Before sentence was imposed, Mr. Veon addressed the court, asking the judge to consider his work ethic, his contributions to his community and his tireless work in the Legislature.
"What I did was with the highest ideals in mind," he said. He asked the court not to hold it against him that he chose to go to trial instead of entering a plea agreement.
"Because you go to trial does not mean you're not contrite or you're not sorry for whatever happened," Mr. Veon said.
"I have made mistakes in my life and in my career and I'm sorry for those mistakes ... I have always been someone who stood up and took responsibility for my mistakes and apologizes when appropriate and necessary. There are many things that I would do differently ... if I had the opportunity to do them over again."
Mr. Blessington contended that Mr. Veon's statement was an attempt to minimize his crimes and said he still has not taken responsibility for them. He said the same of Mrs. Perretta-Rosepink, who had addressed the court earlier.
Senior Deputy Attorney General Marc Costanzo said Mr. Veon's sentence is less than the state had asked for "but that's the judge's call. The judge went through a thoughtful process. He doesn't have an easy job."
Mr. Costanzo said the Bonusgate scandal "was a case where people were caught ... spending tax dollars to pay bonuses and other things to help get themselves re-elected ... It's clear that that's a crime [and] that we are not going to tolerate it."
Mr. Sansone filed an emergency appeal to state Superior Court to overturn the judge's no-bail ruling so Mr. Veon could be released "as soon as possible." Mr. Raynak said the conviction itself will be appealed and a new trial sought.
"We believe we will have success on appeal. We have many good grounds, including selective prosecution," he said. Asked what that meant, he said, "I think Tom Corbett wanted to get elected governor and used Mike Veon as a stepping stone. The goal [of prosecutors] was to get a conviction to help Mr. Corbett."
But Nils Frederiksen, Mr. Corbett's press aide, said politics had nothing to do with the case. "This has to do with prosecuting criminals, nothing more."
Michael Palermo, attorney for Mrs.
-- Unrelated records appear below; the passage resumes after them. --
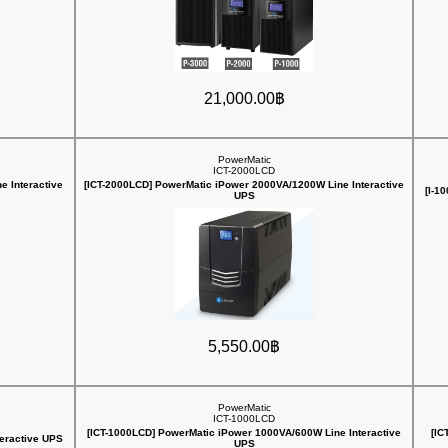
21,000.00฿
PowerMatic
ICT-2000LCD
e Interactive
[ICT-2000LCD] PowerMatic iPower 2000VA/1200W Line Interactive
[I-1
UPS
5,550.00฿
PowerMatic
ICT-1000LCD
[ICT-1000LCD] PowerMatic iPower 1000VA/600W Line Interactive
[IC
eractive UPS
UPS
Perretta-Rosepink, said he was satisfied with his client's sentence, which he called fair.
In an emotional statement in court, Mrs. Perretta-Rosepink had asked for compassion, saying she got into trouble because she didn't know how to say no when she was asked to do political work. But she said she'd worked hard for constituents for 20 years.
"I apologize," she said. "Did what I did cross the line? Obviously."
Mr. Veon and Mrs. Perretta-Rosepink face another corruption trial later this year. They're accused of misusing millions of state dollars given as grants to Beaver Initiative for Growth, a nonprofit agency in Beaver County that they ran.
Trial is tentatively slated to begin Sept. 13.
A third defendant in the Bonusgate scandal, former House Democratic aide Brett Cott, was sentenced in May to 21 to 60 months in jail and $61,000 in restitution and fines. A fourth defendant in the case, former legislative aide Stephen Keefer, was acquitted.